- 90% of Bitcoin ETF inflows are still from retail investors, according to VanEck CEO Jan van Eck
- VanEck’s CEO believes convenience, safety, and affordability are major reasons investors prefer Bitcoin ETFs over directly buying and managing BTC themselves
- Jan van Eck says his firm views Bitcoin as complementing gold as a store of value in investment portfolios
The launch of Bitcoin exchange-traded funds (ETFs) in 2024 has attracted significant investment, but the money has come almost exclusively from retail investors rather than institutions according to Jan van Eck, CEO of investment management firm VanEck.
Inflows Exceeding Expectations
Speaking at Paris Blockchain Week, van Eck said the initial success of Bitcoin ETFs, which have seen billions in inflows on some days since launching, surpassed his expectations. However, he believes these inflows have not yet been significantly influenced by traditional finance (TradFi) players.
The Bitcoin Whales Stay Away
“I was surprised, but I don’t think it’s traditional investors yet. I still think 90% of the flows are retail,” said van Eck. “You’ve had some Bitcoin whales and some other institutions move some assets in, but they were already exposed to Bitcoin.”
No Bank Approvals Yet
The CEO added that no major US banks have officially approved or allowed their financial advisors to recommend Bitcoin to clients so far.
A Month Until Institutional Entry?
Van Eck said the next month could potentially see some major institutional investments from banks and traditional firms, but the landscape remains in its infancy. “There’s a lot of maturation to happen. A lot of technology will be developed on-chain, so there’s a long way to go,” he stated.
The Benefits of Bitcoin ETFs
When asked why investors would prefer a Bitcoin ETF over purchasing and managing BTC directly, van Eck highlighted convenience as a major factor. Investors want fund managers to handle entire portfolios.
“Convenience, safety and affordability. You had 2% spreads on many centralized exchange platforms like Coinbase. We have single-digit spreads for the ETFs and no fees or low fees. It’s easier just to do a ‘buy’ ticket than anything else,” he explained.
Following in His Father’s Footsteps
VanEck was founded in 1955 by John van Eck, who started the first gold fund in the US in 1968. Jan van Eck said his father’s fund boomed as inflation soared in the 1970s.
Ever on the Lookout for New Assets
Van Eck said his tendency to be a “paranoid” business person has kept him alert to any emerging assets that could rival gold. In 2017, the firm recognized Bitcoin’s potential to complement gold in portfolios.
Political and Technological Trends Drive Markets
According to van Eck, his firm’s big picture approach recognizes that political, economic, and technological trends drive financial markets. Bitcoin became the first emerging asset since the 2010s that warranted attention.
Bitcoin as a Store of Value
“I’m not like super in love with [Bitcoin] or anything, I just think that at times you really want to have a store of value in your portfolio. And that’s what I care about – people’s investment savings,” said van Eck. He argues Bitcoin may be a better store of value than gold today.

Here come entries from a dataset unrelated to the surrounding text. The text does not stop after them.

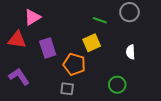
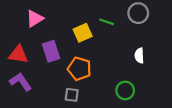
red triangle: (17, 40) -> (18, 54), moved
yellow square: (92, 43) -> (83, 33), moved

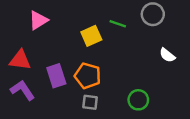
purple rectangle: (51, 51) -> (56, 76), moved
white semicircle: (139, 56) -> (167, 55), moved, turned -48
gray square: (72, 95) -> (90, 102), moved

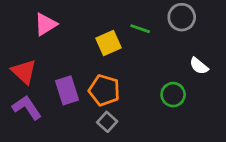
red triangle: (20, 60) -> (24, 72), turned 35
green circle: (138, 100) -> (173, 95), moved
gray square: (90, 102) -> (107, 122), turned 35

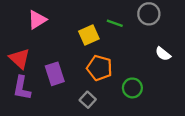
orange pentagon: (104, 90) -> (99, 68), moved
green circle: (173, 95) -> (132, 88), moved
purple L-shape: (27, 107) -> (22, 88), turned -135

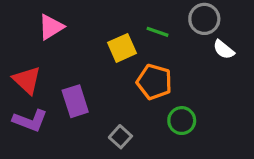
white semicircle: (163, 54) -> (224, 50), moved
orange pentagon: (99, 68) -> (154, 82), moved
purple L-shape: (22, 88) -> (30, 121), turned -80

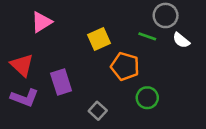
green line: (158, 32) -> (147, 36), moved

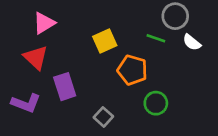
red triangle: (22, 65) -> (36, 58), moved

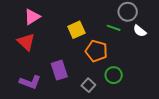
purple rectangle: (65, 87) -> (59, 70), moved
purple L-shape: (26, 103) -> (30, 82), moved
gray square: (103, 117) -> (88, 85), moved

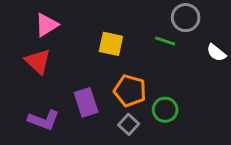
yellow square: (76, 30) -> (111, 44), turned 36
white semicircle: (140, 31) -> (216, 53), moved
orange pentagon: (96, 51) -> (130, 91), moved

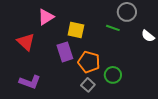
pink triangle: (47, 25) -> (46, 17), moved
purple rectangle: (86, 102) -> (65, 52), moved

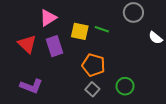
green line: (113, 28) -> (102, 29), moved
purple rectangle: (65, 52) -> (54, 46), moved
green circle: (113, 75) -> (125, 86), moved

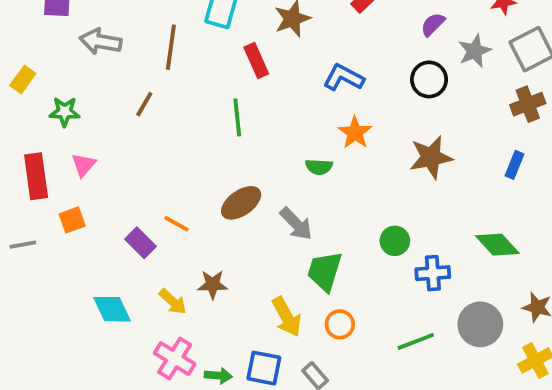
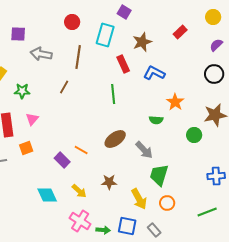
blue L-shape: (344, 78) -> (154, 73), moved
green circle: (395, 241) -> (194, 135), moved
brown star: (213, 284) -> (109, 182), moved

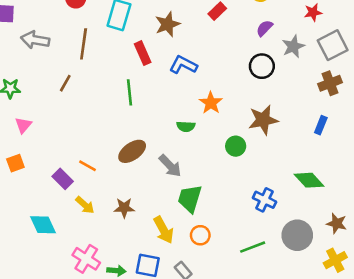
blue cross: (216, 176) -> (264, 200), turned 30
yellow arrow: (79, 191) -> (85, 205), moved

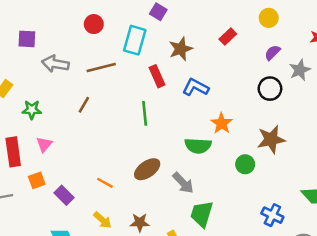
brown line: (84, 44) -> (101, 67), turned 68
green semicircle: (186, 126) -> (198, 146), size x1.5
purple rectangle: (63, 179) -> (64, 195), moved

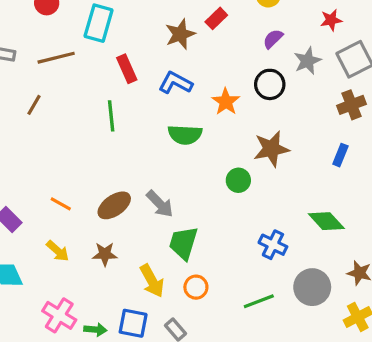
brown star: (181, 49) -> (180, 34), moved
orange star: (222, 123) -> (226, 102), moved
green semicircle: (198, 146) -> (185, 135), moved
brown ellipse: (147, 169) -> (114, 205), moved

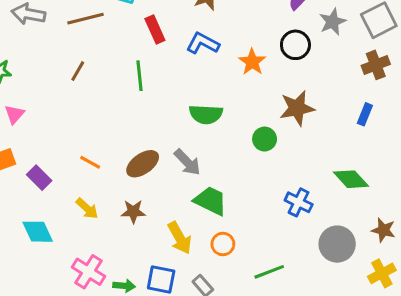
brown line: (34, 105) -> (78, 71), moved
green semicircle: (185, 135) -> (206, 114), moved
green trapezoid: (183, 243) -> (211, 201), turned 99
green line: (259, 301) -> (269, 272), moved

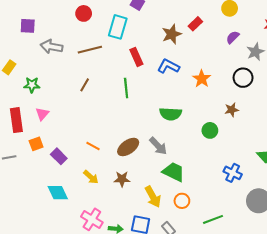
black circle: (295, 45) -> (243, 78), moved
brown star: (297, 108) -> (232, 110), size x0.6

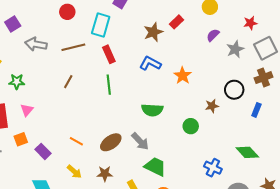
purple square: (28, 26) -> (13, 24), turned -35
red rectangle: (136, 57) -> (109, 54), moved
black circle: (243, 78) -> (234, 90), moved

Don’t Overstate the ETF Impact
While Bitcoin’s appreciation in 2022 has been linked to the launch of ETFs, van Eck cautions against overstating their impact. “The Bitcoin market is more global and much deeper than just being influenced by the ETFs,” he remarked.
Global Markets at Play
Van Eck pointed to a sharp BTC price rise in early April that occurred outside US trading hours, indicating the influence of Asian markets. The ETF impact should therefore not be overemphasized.